Determining how vigilant to be when protecting the health of minors is a conundrum. Take teen smoking, for instance. How oppressive should parents be in preventing their children from smoking? Certainly they need to do everything reasonable to deter their kids, but the operative word is “reasonable.” Inserting a hidden microphone into a kid’s shirt collar is not reasonable, but smelling their clothes before they’ve been washed is. Yet, within this dichotomy lies a gray space of uncertainty that has been perplexing parents for generations. So when the city of Burnsville penalized a SuperAmerica convenience store with what equates to more than half a million dollars for selling to a minor for the fifth time in less than two years, it’s difficult to know whether to cheer or balk.

The police were performing a mandatory follow-up inspection for a fourth infraction by SuperAmerica at County Road 5 and Burnsville Parkway when a store clerk again sold tobacco to a minor.

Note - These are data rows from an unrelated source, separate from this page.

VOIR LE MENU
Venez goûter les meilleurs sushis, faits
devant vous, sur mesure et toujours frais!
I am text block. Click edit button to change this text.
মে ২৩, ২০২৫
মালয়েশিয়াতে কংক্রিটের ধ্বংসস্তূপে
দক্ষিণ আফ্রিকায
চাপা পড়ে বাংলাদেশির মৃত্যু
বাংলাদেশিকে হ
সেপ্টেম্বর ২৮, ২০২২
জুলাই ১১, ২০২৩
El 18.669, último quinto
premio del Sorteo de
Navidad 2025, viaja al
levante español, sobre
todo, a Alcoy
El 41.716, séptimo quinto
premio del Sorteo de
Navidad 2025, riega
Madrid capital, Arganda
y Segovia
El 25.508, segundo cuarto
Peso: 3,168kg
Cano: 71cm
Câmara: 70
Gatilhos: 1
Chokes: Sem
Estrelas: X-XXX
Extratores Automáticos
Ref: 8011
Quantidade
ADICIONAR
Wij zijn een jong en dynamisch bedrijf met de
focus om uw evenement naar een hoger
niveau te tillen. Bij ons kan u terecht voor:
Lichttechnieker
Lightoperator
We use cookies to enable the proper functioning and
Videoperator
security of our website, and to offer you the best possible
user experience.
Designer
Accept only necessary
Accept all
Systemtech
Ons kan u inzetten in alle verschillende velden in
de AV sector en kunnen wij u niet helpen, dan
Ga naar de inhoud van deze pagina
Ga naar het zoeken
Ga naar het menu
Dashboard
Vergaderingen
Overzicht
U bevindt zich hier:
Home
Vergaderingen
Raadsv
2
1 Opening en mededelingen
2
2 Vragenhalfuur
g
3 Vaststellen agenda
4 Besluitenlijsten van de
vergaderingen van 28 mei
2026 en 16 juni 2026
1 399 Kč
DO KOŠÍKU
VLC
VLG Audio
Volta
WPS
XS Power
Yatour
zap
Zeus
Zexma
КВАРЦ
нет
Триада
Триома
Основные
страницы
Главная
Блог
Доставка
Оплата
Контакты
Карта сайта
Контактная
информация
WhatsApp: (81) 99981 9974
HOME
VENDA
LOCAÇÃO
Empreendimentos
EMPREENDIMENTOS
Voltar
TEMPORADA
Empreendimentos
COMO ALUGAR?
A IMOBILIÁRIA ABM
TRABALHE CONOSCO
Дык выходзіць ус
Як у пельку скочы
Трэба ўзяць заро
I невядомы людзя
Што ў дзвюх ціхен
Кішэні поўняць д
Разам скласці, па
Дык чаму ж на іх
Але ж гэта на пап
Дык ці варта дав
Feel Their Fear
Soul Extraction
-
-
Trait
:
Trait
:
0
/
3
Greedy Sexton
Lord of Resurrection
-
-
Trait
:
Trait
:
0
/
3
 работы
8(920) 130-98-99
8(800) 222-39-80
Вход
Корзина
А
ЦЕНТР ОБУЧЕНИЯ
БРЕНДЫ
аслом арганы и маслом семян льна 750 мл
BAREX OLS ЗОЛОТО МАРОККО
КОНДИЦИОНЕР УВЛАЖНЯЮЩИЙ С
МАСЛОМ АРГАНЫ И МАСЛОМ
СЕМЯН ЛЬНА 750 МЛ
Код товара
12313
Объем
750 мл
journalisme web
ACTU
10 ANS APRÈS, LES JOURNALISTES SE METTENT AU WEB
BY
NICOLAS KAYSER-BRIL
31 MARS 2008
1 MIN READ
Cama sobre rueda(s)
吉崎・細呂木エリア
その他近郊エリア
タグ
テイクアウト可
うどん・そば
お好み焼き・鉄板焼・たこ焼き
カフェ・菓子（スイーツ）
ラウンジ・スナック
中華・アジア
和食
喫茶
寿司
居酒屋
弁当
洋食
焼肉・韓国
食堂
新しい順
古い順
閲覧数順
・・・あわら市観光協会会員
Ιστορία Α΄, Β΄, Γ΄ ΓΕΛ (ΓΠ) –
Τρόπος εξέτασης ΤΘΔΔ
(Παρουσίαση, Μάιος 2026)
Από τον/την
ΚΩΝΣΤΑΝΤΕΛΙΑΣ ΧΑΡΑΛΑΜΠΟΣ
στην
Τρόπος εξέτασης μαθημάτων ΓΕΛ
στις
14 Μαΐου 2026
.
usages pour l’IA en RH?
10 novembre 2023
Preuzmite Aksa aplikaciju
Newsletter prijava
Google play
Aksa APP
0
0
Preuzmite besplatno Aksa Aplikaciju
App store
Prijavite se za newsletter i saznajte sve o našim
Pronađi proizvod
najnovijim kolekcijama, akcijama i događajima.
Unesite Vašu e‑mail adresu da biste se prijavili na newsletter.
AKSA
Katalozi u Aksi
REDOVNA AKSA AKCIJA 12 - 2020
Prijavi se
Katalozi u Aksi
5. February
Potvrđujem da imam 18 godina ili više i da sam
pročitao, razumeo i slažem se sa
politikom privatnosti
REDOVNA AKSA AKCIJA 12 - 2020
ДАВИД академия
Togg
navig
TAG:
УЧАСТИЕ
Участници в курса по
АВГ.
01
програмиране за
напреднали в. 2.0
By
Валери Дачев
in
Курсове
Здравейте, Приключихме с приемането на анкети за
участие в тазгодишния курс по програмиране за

The store needed to be reprimanded. Burnsville law allows for up to a two-year suspension of tobacco sales for four or more infractions within a 36-month period. But with SuperAmerica officials testifying that their store generates $1,500 per day from tobacco sales, or $1,095,000 every two years, a maximum sentence seemed too stringent.

The city instead imposed a one-year suspension and a $10,000 fine. Hardly backing down, the city’s punishment will cost SuperAmerica $547,500 in lost tobacco sales, plus ancillary costs as consumers will fill their tanks where they can buy cigarettes – even if it means driving 10 minutes out of the way. The decreased revenue has SuperAmerica worried about the viability of keeping the store open. The punishment is too severe a burden.

What Burnsville is doing is neither reasonable nor efficient. If suspending the store’s tobacco license – potentially closing the store – was the only way to stop sales to minors, then the punishment would be justified, but it’s not.

The city could make the store set up an ID scanner to be used every time cigarettes are sold – effectively stopping sales to minors. Residents’ inconvenience would be reduced to running an ID through a scanner rather than having to drive to another gas station. The store would stay in business and when it returned to selling cigarettes, after a more reasonable one-month suspension, the ID checker would be a guaranteed deterrent to minors for years to come. The city could still impose its $10,000 fine plus defer the full two-year suspension for the store’s financial assistance to anti-smoking education in schools, which SuperAmerica officials have already offered.

Reasonable behavior balances on limiting negative externalities while reaping as much benefit as the situation presents. Currently, Burnsville’s plan simply does not do that.